On Tuesday, October 22, I gave a speech to the Discover El Paso Association of El Paso, Texas. Although I spoke extemporaneously, the general text of what I said is provided below. I was told that the
Discover El Paso Association is composed of people who love this community and that the association was established to help introduce people to El Paso and the surrounding area. If so, I’ve got the perfect topic for you today, because Billy the Kid is probably the most famous person who ever lived in this part of the world. In fact, I challenge you to think of anyone from this area who is as well known throughout the world as Billy the Kid. People in other nations may have never heard of famous people from this area like John Wesley Hardin, Lee Trevino, F. Murray Abraham, or Neil Patrick Harris, but the odds are high that they’ve heard of Billy the Kid.
If you live in El Paso or southern New Mexico, you know that the iconic image of Billy the Kid standing with his rifle next to him is ubiquitous. You simply cannot avoid bumping into something to do with Billy the Kid. The Kid is our claim to fame. We cannot escape him. People from all over the world fly into the El Paso airport and rent a car to visit Billy the Kid country.

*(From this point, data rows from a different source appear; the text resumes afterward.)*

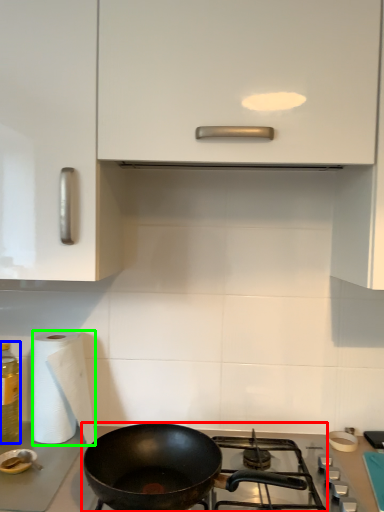 Question: Based on their relative distances, which object is farther from gas stove (highlighted by a red box)? Choose from bottle (highlighted by a blue box) and paper towel (highlighted by a green box).

Choices:
 (A) bottle
 (B) paper towel

Answer: (A) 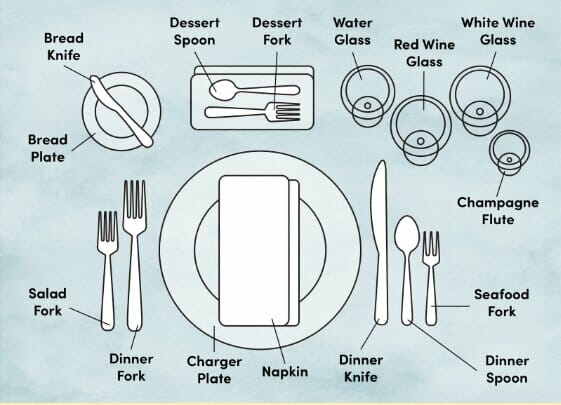 Where is `knives`? knives is located at coordinates (114, 106), (383, 235). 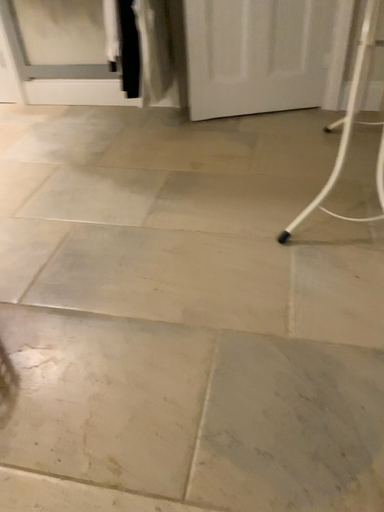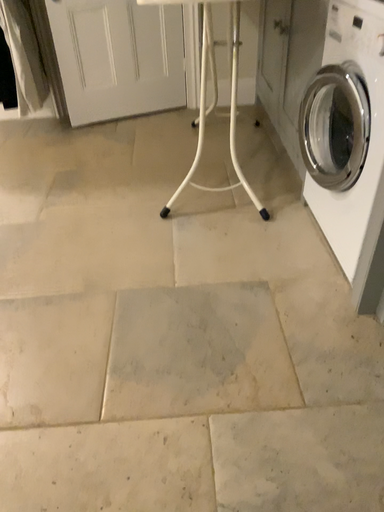 Question: How did the camera likely rotate when shooting the video?

Choices:
 (A) rotated left
 (B) rotated right

Answer: (B) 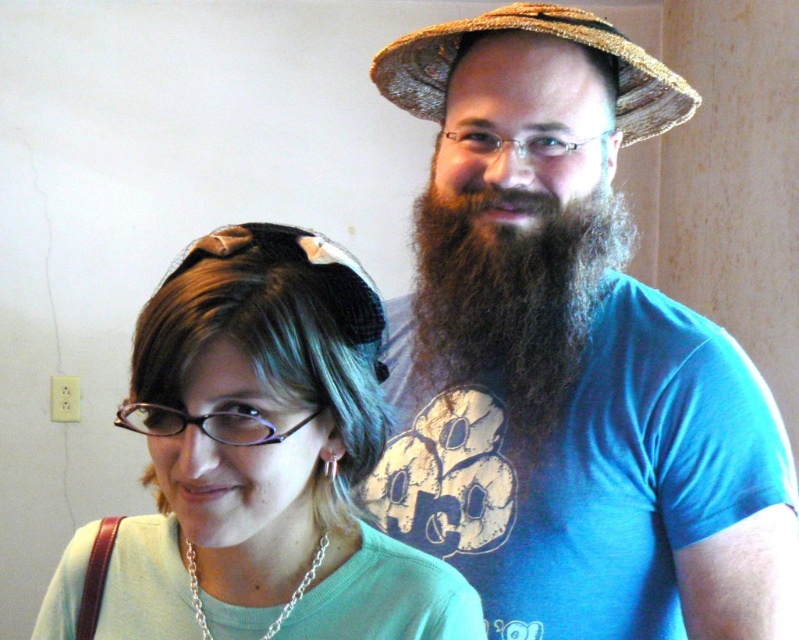 This screenshot has width=799, height=640. Describe the element at coordinates (569, 358) in the screenshot. I see `blue cotton t-shirt at center` at that location.

Is blue cotton t-shirt at center smaller than brown fuzzy beard at right?

No.

Find the location of a particular element. Image resolution: width=799 pixels, height=640 pixels. blue cotton t-shirt at center is located at coordinates (569, 358).

Is blue cotton t-shirt at center further to the viewer compared to green matte shirt at lower left?

Yes, blue cotton t-shirt at center is behind green matte shirt at lower left.

Is point (662, 582) more distant than point (346, 540)?

Yes.

Identify the location of blue cotton t-shirt at center. The image size is (799, 640). (569, 358).

Can you confirm if green matte shirt at lower left is positioned below woven straw hat at upper center?

Correct, green matte shirt at lower left is located below woven straw hat at upper center.

In the scene shown: Who is positioned more to the left, green matte shirt at lower left or woven straw hat at upper center?

green matte shirt at lower left

Image resolution: width=799 pixels, height=640 pixels. Describe the element at coordinates (265, 458) in the screenshot. I see `green matte shirt at lower left` at that location.

This screenshot has width=799, height=640. I want to click on green matte shirt at lower left, so click(265, 458). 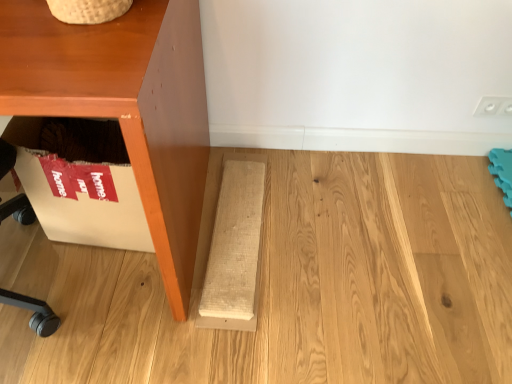 Where is `spots to the right of natural wood plank at lower center`? The image size is (512, 384). spots to the right of natural wood plank at lower center is located at coordinates (355, 239). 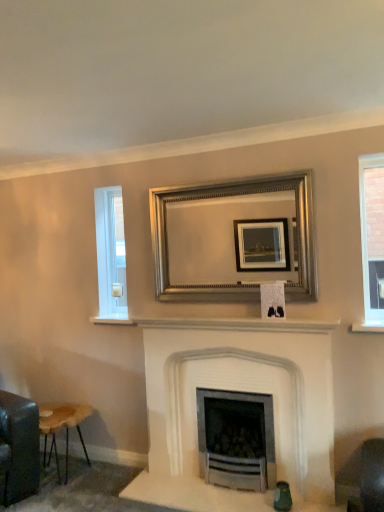 At what (x,y) coordinates should I click in order to perform the action: click on vacant space underneath silver/golden metallic picture frame at center (from a real-world perspective). Please return your answer as a coordinate pair (x, y). Image resolution: width=384 pixels, height=512 pixels. Looking at the image, I should click on (240, 316). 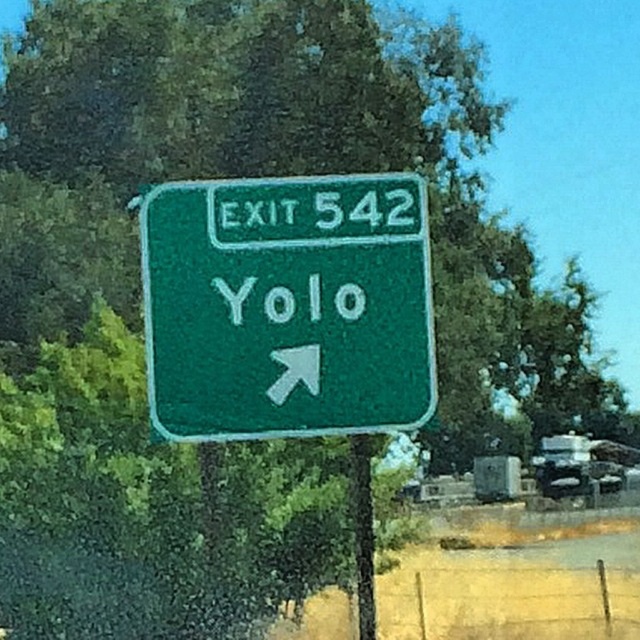 Does green textured sign at center have a greater height compared to green painted metal pole at center?

Indeed, green textured sign at center has a greater height compared to green painted metal pole at center.

Does green textured sign at center lie behind green painted metal pole at center?

No, it is not.

Is point (420, 305) in front of point (356, 616)?

Yes, it is in front of point (356, 616).

Image resolution: width=640 pixels, height=640 pixels. Find the location of `green textured sign at center`. green textured sign at center is located at coordinates (288, 307). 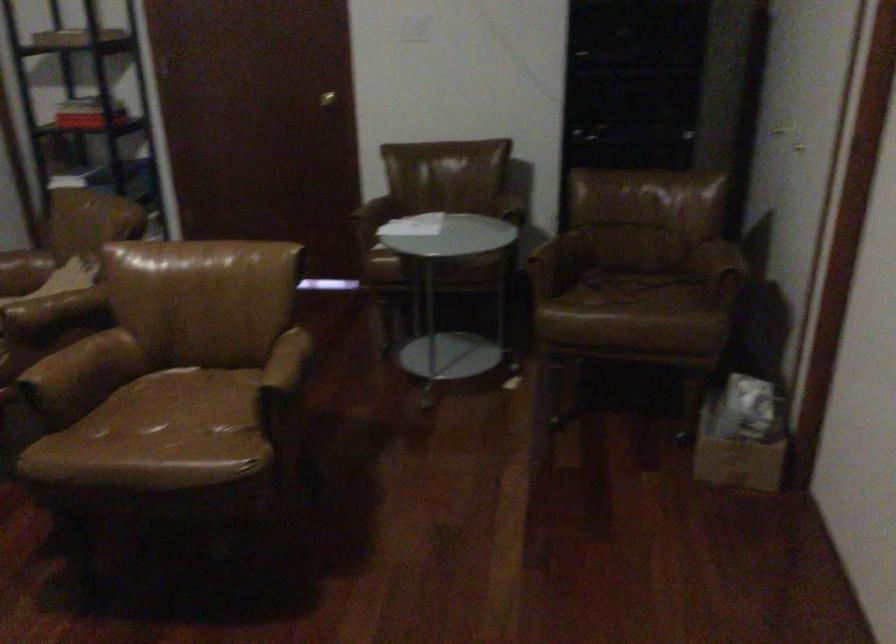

I have lived in southern New Mexico for over fifty years, and there’s no way to count the number of times I have eaten and shopped in businesses named after Billy the Kid. Like thousands of other people who grew up in this part of the world, I wrote reports about Billy the Kid when I was in school. For me, and probably everyone else in this room, Billy the Kid is part of our cultural DNA.
I’ll also say that my personal interest in Billy the Kid comes from my experiences as a high school teacher. Over my thirty years in the classroom, I taught lots of Billy the Kids. Those of you who are teachers can probably relate to what I am saying, especially if you look at what those who knew Billy the Kid in Silver City said about him in later years. Keep in mind that when he moved to Silver City he was only thirteen years old
Those who knew him at that time generally described him as a well-mannered and likable young man. He enjoyed music and performed in musical theater. He enjoyed reading. It was said he wasn’t as bad as the other boys in town and that he came from a good American home. His teacher said he always helped with chores around the school. She also said he had an artistic nature. He evidently loved his mother, and those who knew her described her as a jolly Irish woman who would do anything for her sons. The Kid’s mother died of consumption when he was only fourteen years old — and the rest is history. Without the guidance of a loving mother he ended up on the wrong side of the law.
I’m certain that those of you who have taught school have known students who were smart, likable, and cooperative, students who could have done something good with their lives, but circumstances sent sent down the wrong path.
And that’s the story I’ve tried to tell in my book
Catherine’s Son. I wanted to tell the story of what might happen to make a good boy go bad. I used the historical record dealing with the years the Kid lived in Silver City as the skeleton of my book and then I fleshed out the story by simply making stuff up, which I assume is the approach any writer takes when writing historical fiction.
And I make no bones about my book being a work of fiction.
In the end, it’s difficult for the scholars to write about Billy the Kid, because we actually know so little about most of his life, and what we do know is often nothing more than myth.
Even so, the myths about Billy the Kid are endlessly fascinating.
For those of you who don’t know his story, let me take a moment and go over it. Even though much of what happened to the Kid is open to debate, what I’ll tell you is the standard, traditional story that has served as a foundation for an uncountable number of other stories created from his life.
- William Henry McCarty was born in New York in 1859. Nothing is known about his father, but, as the story goes, his widowed mother took him and his brother west after the Civil War. His mother then raised him and his brother on her own while running her own businesses in Indiana and Kansas before she moved to Silver City in the New Mexico Territory.
- While living in Silver City, the Kid’s mother died of consumption. He was fourteen and was left alone to survive a lawless and violent society. He got into trouble after his mother died and got arrested for stealing from a laundry. He then escaped from his jail cell by crawling up a chimney and heading toward Arizona. He was only fifteen when he left Silver City.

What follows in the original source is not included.